Her flaxen mane ripples from her strong chestnut neck as she gallops past. I feel the thunder of the pounding hooves before I actually turn my head to see her coming, then turn away again as the cloud of dust rises up to powder my face. She stops and I brush her sweaty coat, wrap my arms around her neck and hug her, then look at her big eyes before fading away.
Lys had horses for years. It was a part of our lives from the time she was 8 until her senior year of high school. Then she sold the horses. It was for the best -- she felt guilty when she didn't have the time to devote to them. We didn't have a place for horses where we live, so boarded them at a beautiful ranch, tucked in the hills, surrounded by Redwoods and Eucalyptus trees. They thrived in the pasture there. So when the people who owned one of our horses' pasturemates said they had fallen in love with Poppy and if we ever wanted to sell, they would like to buy, we decided it was in the horse's best interest. Then we found someone for Bambi.
So concerned was I about the impact this huge lifestyle change would have on Lys, that I never really mourned this loss myself. So now, here I am, dreaming of horses....

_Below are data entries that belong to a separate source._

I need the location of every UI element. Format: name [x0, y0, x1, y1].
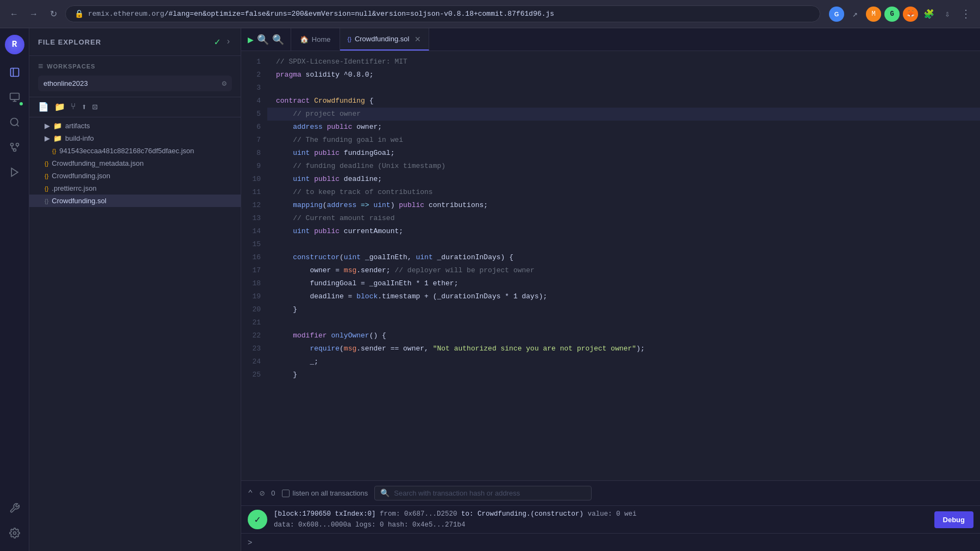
run-icon[interactable]: ▶ — [248, 34, 254, 46]
file-crowdfunding-json[interactable]: {} Crowdfunding.json — [29, 170, 241, 182]
ext-puzzle[interactable]: 🧩 — [921, 7, 937, 22]
file-label-hash: 941543eccaa481c882168c76df5dfaec.json — [59, 147, 194, 155]
code-line-6: address public owner; — [267, 121, 980, 134]
sidebar-item-search[interactable] — [3, 111, 26, 134]
refresh-button[interactable]: ↻ — [46, 7, 61, 22]
ext-menu[interactable]: ⋮ — [958, 7, 973, 22]
code-line-14: uint public currentAmount; — [267, 225, 980, 238]
code-editor[interactable]: 1 2 3 4 5 6 7 8 9 10 11 12 13 14 15 16 1… — [241, 51, 980, 480]
file-crowdfunding-sol[interactable]: {} Crowdfunding.sol — [29, 195, 241, 207]
listen-label: listen on all transactions — [293, 489, 368, 497]
zoom-out-icon[interactable]: 🔍 — [257, 34, 269, 46]
search-container[interactable]: 🔍 Search with transaction hash or addres… — [374, 486, 592, 500]
forward-button[interactable]: → — [26, 7, 41, 22]
file-prettierrc[interactable]: {} .prettierrc.json — [29, 182, 241, 195]
ln-4: 4 — [241, 95, 261, 108]
zoom-in-icon[interactable]: 🔍 — [272, 34, 284, 46]
new-file-icon[interactable]: 📄 — [38, 102, 49, 112]
back-button[interactable]: ← — [7, 7, 22, 22]
code-line-16: constructor ( uint _goalInEth , uint _du… — [267, 251, 980, 264]
tab-close-button[interactable]: ✕ — [414, 35, 421, 43]
app-container: R — [0, 28, 980, 551]
new-folder-icon[interactable]: 📁 — [54, 102, 65, 112]
ext-metamask[interactable]: M — [866, 7, 881, 22]
ln-16: 16 — [241, 251, 261, 264]
listen-checkbox[interactable] — [282, 490, 290, 497]
ext-google[interactable]: G — [829, 7, 844, 22]
bottom-panel: ⌃ ⊘ 0 listen on all transactions 🔍 Searc… — [241, 480, 980, 551]
folder-chevron: ▶ — [45, 134, 50, 142]
upload-icon[interactable]: ⬆ — [81, 102, 87, 112]
ln-21: 21 — [241, 316, 261, 329]
code-line-3 — [267, 82, 980, 95]
ln-18: 18 — [241, 277, 261, 290]
tab-home-label: Home — [312, 35, 331, 43]
sidebar-item-files[interactable] — [3, 61, 26, 84]
sol-file-icon: {} — [348, 36, 351, 42]
listen-checkbox-container[interactable]: listen on all transactions — [282, 489, 368, 497]
ln-3: 3 — [241, 82, 261, 95]
tab-nav-icons: ▶ 🔍 🔍 — [241, 28, 291, 51]
code-line-23: require ( msg .sender == owner, "Not aut… — [267, 342, 980, 355]
stop-icon[interactable]: ⊘ — [260, 488, 265, 499]
search-placeholder: Search with transaction hash or address — [394, 489, 520, 497]
icon-sidebar: R — [0, 28, 29, 551]
code-line-18: fundingGoal = _goalInEth * 1 ether; — [267, 277, 980, 290]
ln-23: 23 — [241, 342, 261, 355]
code-line-4: contract Crowdfunding { — [267, 95, 980, 108]
code-line-1: // SPDX-License-Identifier: MIT — [267, 55, 980, 68]
git-icon[interactable]: ⑂ — [71, 102, 76, 112]
code-content[interactable]: // SPDX-License-Identifier: MIT pragma s… — [267, 51, 980, 480]
ext-orange[interactable]: 🦊 — [903, 7, 918, 22]
home-icon: 🏠 — [300, 35, 309, 43]
clone-icon[interactable]: ⊡ — [92, 102, 98, 112]
tab-active-crowdfunding[interactable]: {} Crowdfunding.sol ✕ — [340, 28, 430, 51]
ln-2: 2 — [241, 68, 261, 82]
url-bar[interactable]: 🔒 remix.ethereum.org/#lang=en&optimize=f… — [65, 5, 820, 22]
svg-point-12 — [13, 532, 16, 535]
folder-icon: ▶ — [45, 122, 50, 130]
forward-icon[interactable]: › — [224, 36, 232, 48]
workspace-gear-icon[interactable]: ⚙ — [222, 79, 227, 88]
sidebar-item-plugins[interactable] — [3, 497, 26, 519]
file-explorer-title: FILE EXPLORER — [38, 38, 101, 46]
debug-button[interactable]: Debug — [934, 511, 973, 528]
file-explorer-panel: FILE EXPLORER ✓ › WORKSPACES ethonline20… — [29, 28, 241, 551]
tx-line2: data: 0x608...0000a logs: 0 hash: 0x4e5.… — [274, 519, 637, 530]
file-label-prettierrc: .prettierrc.json — [52, 184, 96, 192]
ln-24: 24 — [241, 355, 261, 368]
file-metadata-json[interactable]: {} Crowdfunding_metadata.json — [29, 157, 241, 170]
svg-rect-0 — [10, 68, 18, 77]
check-icon[interactable]: ✓ — [215, 36, 221, 48]
remix-logo[interactable]: R — [5, 35, 24, 54]
tab-home[interactable]: 🏠 Home — [291, 28, 340, 51]
folder-icon-artifacts: 📁 — [53, 122, 62, 130]
folder-buildinfo[interactable]: ▶ 📁 build-info — [29, 132, 241, 145]
ext-share[interactable]: ↗ — [847, 7, 863, 22]
code-line-2: pragma solidity ^0.8.0; — [267, 68, 980, 82]
sidebar-item-git[interactable] — [3, 136, 26, 159]
line-numbers: 1 2 3 4 5 6 7 8 9 10 11 12 13 14 15 16 1… — [241, 51, 267, 480]
collapse-icon[interactable]: ⌃ — [248, 488, 253, 499]
sidebar-item-contracts[interactable] — [3, 86, 26, 109]
ln-17: 17 — [241, 264, 261, 277]
workspace-selector[interactable]: ethonline2023 ⚙ — [38, 76, 232, 91]
tx-count: 0 — [271, 489, 275, 497]
code-line-5: // project owner — [267, 108, 980, 121]
file-label-cfunding-sol: Crowdfunding.sol — [52, 197, 106, 205]
ext-download[interactable]: ⇩ — [940, 7, 955, 22]
sidebar-item-compile[interactable] — [3, 161, 26, 184]
code-line-12: mapping ( address => uint ) public contr… — [267, 199, 980, 212]
ln-25: 25 — [241, 368, 261, 381]
file-icon-json4: {} — [45, 185, 48, 192]
file-hash-json[interactable]: {} 941543eccaa481c882168c76df5dfaec.json — [29, 145, 241, 157]
bottom-arrow[interactable]: > — [241, 533, 980, 551]
ln-7: 7 — [241, 134, 261, 147]
code-line-11: // to keep track of contributions — [267, 186, 980, 199]
sidebar-item-settings[interactable] — [3, 522, 26, 544]
bottom-toolbar: ⌃ ⊘ 0 listen on all transactions 🔍 Searc… — [241, 481, 980, 506]
ext-green[interactable]: G — [884, 7, 900, 22]
browser-chrome: ← → ↻ 🔒 remix.ethereum.org/#lang=en&opti… — [0, 0, 980, 28]
file-label-metadata: Crowdfunding_metadata.json — [52, 159, 143, 167]
folder-artifacts[interactable]: ▶ 📁 artifacts — [29, 120, 241, 132]
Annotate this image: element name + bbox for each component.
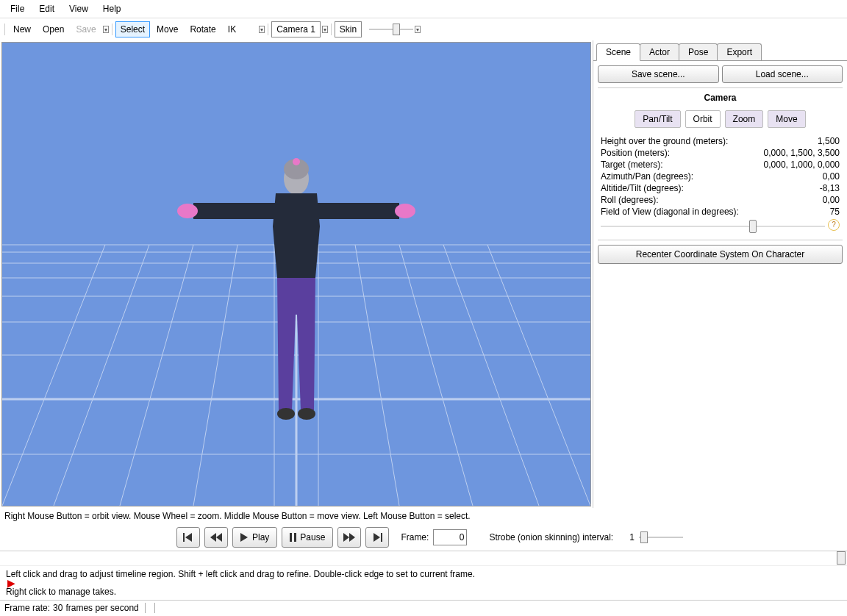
- prop-roll-label: Roll (degrees):: [601, 195, 659, 205]
- tab-pose[interactable]: Pose: [679, 43, 718, 60]
- status-bar: Frame rate: 30 frames per second: [0, 600, 847, 615]
- prop-altitude-value: -8,13: [820, 183, 840, 193]
- takes-hint: Right click to manage takes.: [6, 587, 841, 597]
- svg-point-29: [298, 408, 315, 420]
- framerate-value: 30: [53, 603, 62, 613]
- side-panel: Scene Actor Pose Export Save scene... Lo…: [593, 40, 847, 508]
- menu-help[interactable]: Help: [96, 1, 129, 16]
- rotate-tool-button[interactable]: Rotate: [185, 21, 221, 37]
- svg-rect-24: [317, 203, 399, 219]
- camera-dropdown-icon[interactable]: ▾: [322, 26, 328, 33]
- camera-select-button[interactable]: Camera 1: [271, 21, 321, 37]
- prop-fov-label: Field of View (diagonal in degrees):: [601, 207, 739, 217]
- fov-slider[interactable]: ?: [601, 219, 840, 234]
- pause-button[interactable]: Pause: [282, 527, 333, 548]
- play-button[interactable]: Play: [232, 527, 277, 548]
- timeline-scroll-thumb[interactable]: [837, 551, 846, 565]
- skin-button[interactable]: Skin: [335, 21, 362, 37]
- move-cam-button[interactable]: Move: [768, 110, 805, 128]
- svg-marker-31: [185, 533, 192, 542]
- playback-bar: Play Pause Frame: Strobe (onion skinning…: [0, 524, 847, 551]
- timeline-scrollbar[interactable]: [0, 551, 847, 565]
- tab-actor[interactable]: Actor: [640, 43, 679, 60]
- load-scene-button[interactable]: Load scene...: [722, 65, 843, 83]
- scene-tab-content: Save scene... Load scene... Camera Pan/T…: [593, 61, 847, 508]
- panel-tabs: Scene Actor Pose Export: [593, 40, 847, 61]
- svg-rect-36: [294, 533, 296, 542]
- select-tool-button[interactable]: Select: [115, 21, 150, 37]
- tab-scene[interactable]: Scene: [596, 43, 640, 61]
- goto-end-button[interactable]: [365, 527, 389, 548]
- svg-marker-32: [210, 533, 216, 542]
- svg-rect-40: [381, 533, 382, 542]
- frame-input[interactable]: [433, 529, 467, 545]
- prop-target-label: Target (meters):: [601, 160, 663, 170]
- camera-section-title: Camera: [598, 87, 843, 107]
- display-dropdown-icon[interactable]: ▾: [415, 26, 421, 33]
- viewport-hint: Right Mouse Button = orbit view. Mouse W…: [0, 508, 847, 524]
- svg-rect-30: [183, 533, 185, 542]
- menu-view[interactable]: View: [62, 1, 96, 16]
- new-button[interactable]: New: [8, 21, 36, 37]
- menu-edit[interactable]: Edit: [32, 1, 62, 16]
- timeline-hint: Left click and drag to adjust timeline r…: [6, 569, 841, 579]
- 3d-viewport[interactable]: [1, 42, 591, 506]
- strobe-slider[interactable]: [639, 531, 683, 544]
- orbit-cam-button[interactable]: Orbit: [685, 110, 721, 128]
- timeline-region[interactable]: Left click and drag to adjust timeline r…: [0, 565, 847, 600]
- strobe-value: 1: [629, 532, 635, 542]
- svg-rect-23: [193, 203, 276, 219]
- svg-marker-37: [343, 533, 349, 542]
- pan-tilt-button[interactable]: Pan/Tilt: [635, 110, 680, 128]
- zoom-cam-button[interactable]: Zoom: [725, 110, 764, 128]
- svg-marker-38: [349, 533, 355, 542]
- frame-label: Frame:: [401, 532, 429, 542]
- tool-dropdown-icon[interactable]: ▾: [259, 26, 265, 33]
- svg-point-28: [277, 408, 295, 420]
- save-scene-button[interactable]: Save scene...: [598, 65, 719, 83]
- timeline-playhead-icon[interactable]: ▶: [6, 579, 841, 587]
- prop-height-label: Height over the ground (meters):: [601, 136, 728, 146]
- move-tool-button[interactable]: Move: [151, 21, 183, 37]
- svg-rect-35: [290, 533, 292, 542]
- tab-export[interactable]: Export: [717, 43, 762, 60]
- goto-start-button[interactable]: [176, 527, 200, 548]
- prop-target-value: 0,000, 1,000, 0,000: [764, 160, 840, 170]
- rewind-button[interactable]: [204, 527, 228, 548]
- menu-bar: File Edit View Help: [0, 0, 847, 18]
- toolbar: New Open Save ▾ Select Move Rotate IK ▾ …: [0, 18, 847, 40]
- prop-altitude-label: Altitide/Tilt (degrees):: [601, 183, 684, 193]
- help-icon[interactable]: ?: [828, 219, 840, 231]
- prop-roll-value: 0,00: [823, 195, 840, 205]
- fast-forward-button[interactable]: [337, 527, 361, 548]
- svg-point-27: [293, 158, 300, 165]
- prop-position-value: 0,000, 1,500, 3,500: [764, 148, 840, 158]
- strobe-label: Strobe (onion skinning) interval:: [489, 532, 613, 542]
- save-dropdown-icon[interactable]: ▾: [103, 26, 109, 33]
- open-button[interactable]: Open: [37, 21, 69, 37]
- svg-point-26: [395, 204, 415, 218]
- menu-file[interactable]: File: [3, 1, 32, 16]
- svg-marker-39: [374, 533, 380, 542]
- recenter-button[interactable]: Recenter Coordinate System On Character: [598, 245, 843, 264]
- prop-azimuth-label: Azimuth/Pan (degrees):: [601, 171, 693, 182]
- framerate-unit: frames per second: [65, 603, 138, 613]
- prop-position-label: Position (meters):: [601, 148, 670, 158]
- prop-fov-value: 75: [830, 207, 840, 217]
- svg-point-25: [177, 204, 198, 218]
- viewport-scene: [2, 43, 590, 506]
- save-button[interactable]: Save: [71, 21, 101, 37]
- ik-tool-button[interactable]: IK: [223, 21, 241, 37]
- svg-marker-33: [216, 533, 222, 542]
- prop-height-value: 1,500: [818, 136, 840, 146]
- framerate-label: Frame rate:: [4, 603, 50, 613]
- prop-azimuth-value: 0,00: [823, 171, 840, 182]
- display-slider-1[interactable]: [369, 23, 413, 36]
- svg-marker-34: [240, 533, 248, 542]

So many days sitting on the fence, watching Lys working in the arena with the mares, or stepping over pebbles as we climbed into the hills, listening to the birds chirp, feeling the sun on our backs. There were hot days when we would bathe the horses, feeling the spray of the water, wiping the horses down to a sleek shine. And there were foggy, cold nights when we would make a special trip over, just to put the blankets on the horses, because that's what you do when you love something. I remember that earthy smell as I mucked out stalls, leaning on the rake from time to time to savor those days shared with my daughter, animals, nature.
A couple days ago we took one of her saddles over to a tack shop to try to sell it on consignment. It had been sitting in the garage, along with boxes full of remnants of her riding days. I suppose watching her rub the leather cleaner in, then loading it into the trunk, brought back the memories of a time we shared, an era gone.
So I dreamed of horses last night... and I cried.